Exercise » Go through the listing below and show each line that has the word "Agentur".

Material to process »

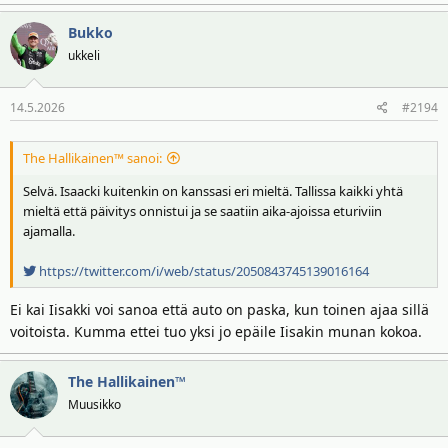
a
Bukko
k
t
ukkeli
i
o
14.5.2026
#2194
t
:
The Hallikainen™ sanoi:
Selvä. Isaacki kuitenkin on kanssasi eri mieltä. Tallissa kaikki yhtä
mieltä että päivitys onnistui ja se saatiin aika-ajoissa eturiviin
ajamalla.
https://twitter.com/i/web/status/2050843745139016164
Ei kai Iisakki voi sanoa että auto on paska, kun toinen ajaa sillä
voitoista. Kumma ettei tuo yksi jo epäile Iisakin munan kokoa.
The Hallikainen™
Muusikko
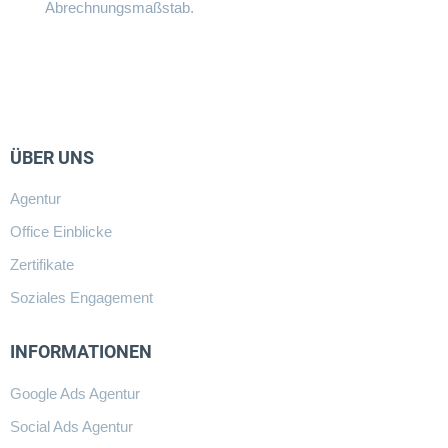
Abrechnungsmaßstab.
ÜBER UNS
Agentur
Office Einblicke
Zertifikate
Soziales Engagement
INFORMATIONEN
Google Ads Agentur
Social Ads Agentur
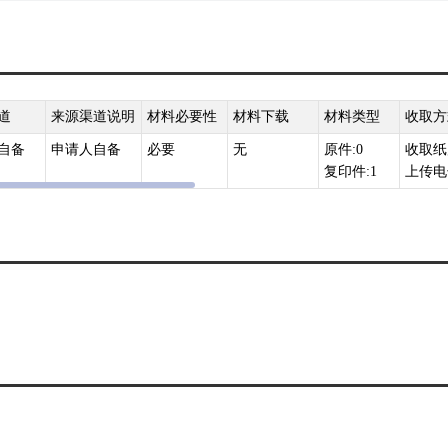
和优化申办程序充分便利就业补贴政策享受的通知》人社部发〔2019〕94
南省就业补助资金管理办法》的通知（豫财社〔2018〕8号）
道
来源渠道说明
材料必要性
材料下载
材料类型
收取方
自备
申请人自备
必要
无
原件:0
收取纸
复印件:1
上传电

Response below »
Agentur
Google Ads Agentur
Social Ads Agentur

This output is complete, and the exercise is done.